A sua poética encontra-se, por outro lado, no modo como se define em relação com a tradição provençal. É na Cantiga Proençaes soem bem troban, (Esdmio, l) que a sinceridade é posta acima de qualquer outra qualidade na expressão lírica. É curioso, aqui, a relação que estabelece entre o lema e o ciclo natural, ao censurar os que só escrevem poesia no tempo futuro. Para ele, pelo contrário, a poesia é algo próprio do tempo humano, que não obedece a esses ciclos naturais mas apenas ao Amor.
O facto de ser rei, por outro lado, não o inibe de entrar nos jogos de mal dizer que na maior parte dos poetas dos Cancioneiros, atinge uma violência que não hesita perante a linguagem desbragada e a denúncia de situações em que ninguém é poupado. Também aqui, as cantigas em que o monarca entra neste campo, constituem uma excepção pela ausência quer de palavras demasiado grosseiras quer de referências demasiado explícitas ao campo sexual. É certo que existe alguma ambiguidade no vocabulário relativo a Joam Bolo, que poderá ser interpretado como alusivo à sua homossexualidade (como notou Elsa Gonçalves). No entanto, os poemas podem ser lidos à letra, formando um sentido completamente lógico sem que seja necessário encontrar outras interpretações, embora elas sejam plausíveis. Admitir-se-á, neste caso, que o não ir até ao ponto da denúncia crua que encontramos na generalidade dos poetas resultará da distância que o rei deve guardar em relação aos súbditos. O que ele censura, então, são comportamentos que se afastam dos códigos cortesãos, como o de Meliom Garcia que veste mal e maltrata as duas meninas que trago, o de D. Foam que fala interminavelmente sem perceber que o rei está com sono e quer que ele parta; ou refere aspectos do quotidiano como a doença (a praga) que, como aquele que passava a vida a rogar pragas, ou o desespero de Joam Simiom que perdeu três dos seus animais porque comeram azeitonas.

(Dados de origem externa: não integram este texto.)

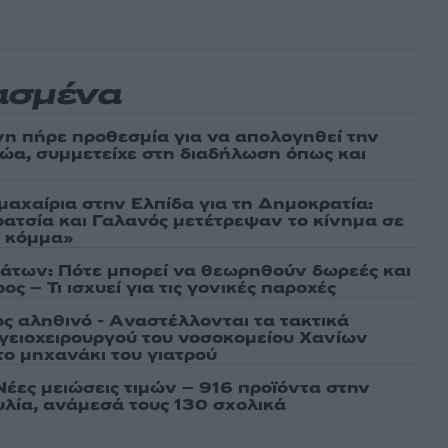
ασμένα
νη πήρε προθεσμία για να απολογηθεί την
αθώα, συμμετείχε στη διαδήλωση όπως και
μαχαίρια στην Ελπίδα για τη Δημοκρατία:
ρατσία και Γαλανός μετέτρεψαν το κίνημα σε
ό κόμμα»
άτων: Πότε μπορεί να θεωρηθούν δωρεές και
ος – Τι ισχυεί για τις γονικές παροχές
ως αληθινό - Aναστέλλονται τα τακτικά
γειοχειρουργού του νοσοκομείου Χανίων
το μηχανάκι του γιατρού
Νέες μειώσεις τιμών – 916 προϊόντα στην
λία, ανάμεσά τους 130 σχολικά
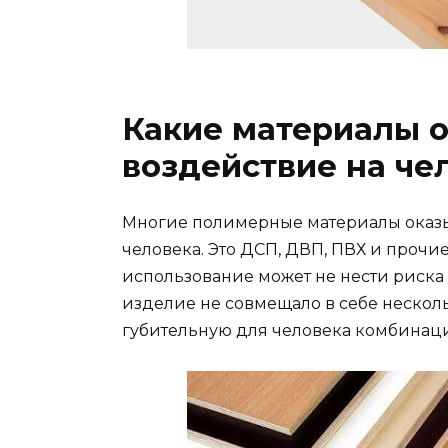
Какие материалы 
воздействие на че
Многие полимерные материалы оказы
человека. Это ДСП, ДВП, ПВХ и прочие
использование может не нести риска 
изделие не совмещало в себе несколь
губительную для человека комбинац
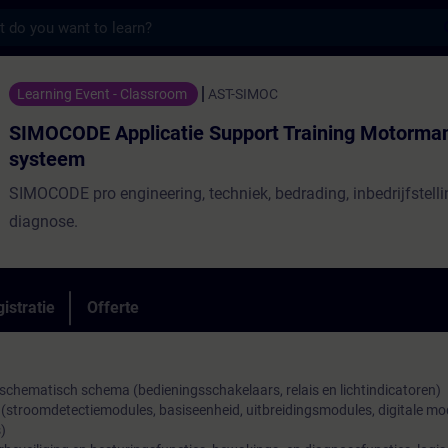
s
pplicatie Support Training Motormanagemen
Learning Event - Classroom
AST-SIMOC
SIMOCODE Applicatie Support Training Motorm
systeem
SIMOCODE pro engineering, techniek, bedrading, inbedrijfstell
diagnose.
istratie
Offerte
 schematisch schema (bedieningsschakelaars, relais en lichtindicatoren)
stroomdetectiemodules, basiseenheid, uitbreidingsmodules, digitale mo
)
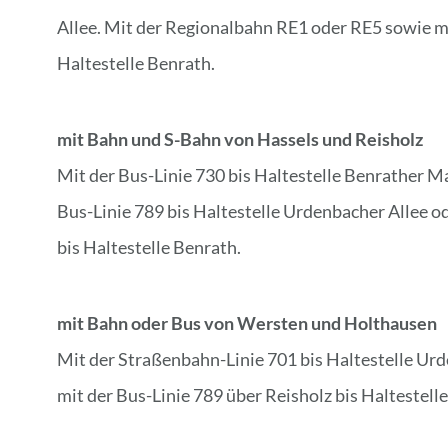
Allee. Mit der Regionalbahn RE1 oder RE5 sowie mi
Haltestelle Benrath.
mit Bahn und S-Bahn von Hassels und Reisholz
Mit der Bus-Linie 730 bis Haltestelle Benrather M
Bus-Linie 789 bis Haltestelle Urdenbacher Allee o
bis Haltestelle Benrath.
mit Bahn oder Bus von Wersten und Holthausen
Mit der Straßenbahn-Linie 701 bis Haltestelle Ur
mit der Bus-Linie 789 über Reisholz bis Haltestell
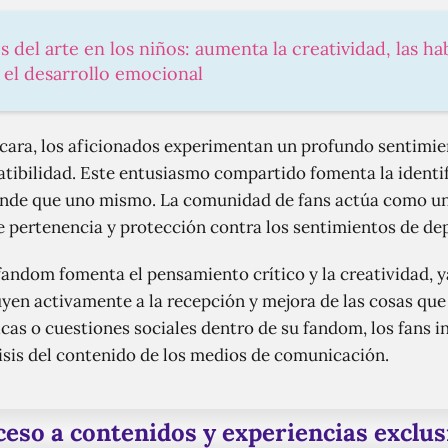
s del arte en los niños: aumenta la creatividad, las ha
y el desarrollo emocional
a cara, los aficionados experimentan un profundo sentimie
ibilidad. Este entusiasmo compartido fomenta la identif
ande que uno mismo. La comunidad de fans actúa como un
 pertenencia y protección contra los sentimientos de de
andom fomenta el pensamiento crítico y la creatividad, ya
uyen activamente a la recepción y mejora de las cosas qu
as o cuestiones sociales dentro de su fandom, los fans in
lisis del contenido de los medios de comunicación.
ceso a contenidos y experiencias exclus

Por tudo isto, Dinis I é sem dúvida um poeta com uma voz própria, e este facto terá levado a que a sua extensa produção tivesse, presumivelmente, sido recolhida em volume próprio, que terá feito parte da Biblioteca do rei Duarte, onde se encontra referenciado. Morreu em Santarém, em 1325, mas a sua fama não morreu com ele, sendo a sua qualidade de poeta referida, entre outros, por Camões e António Ferreira, no século XVI; mas já antes deles, Dante e o Marquês de Santilhana o colocam entre outros nomes de relevo na poesia medieval». In D. Dinis, Cancioneiro, colecção dirigida por Vasco Graça Moura, organização, prefácio e notas de Nuno Júdice, Editorial Teorema e Nuno Júdice, 1997, ISBN 972-747-684-8.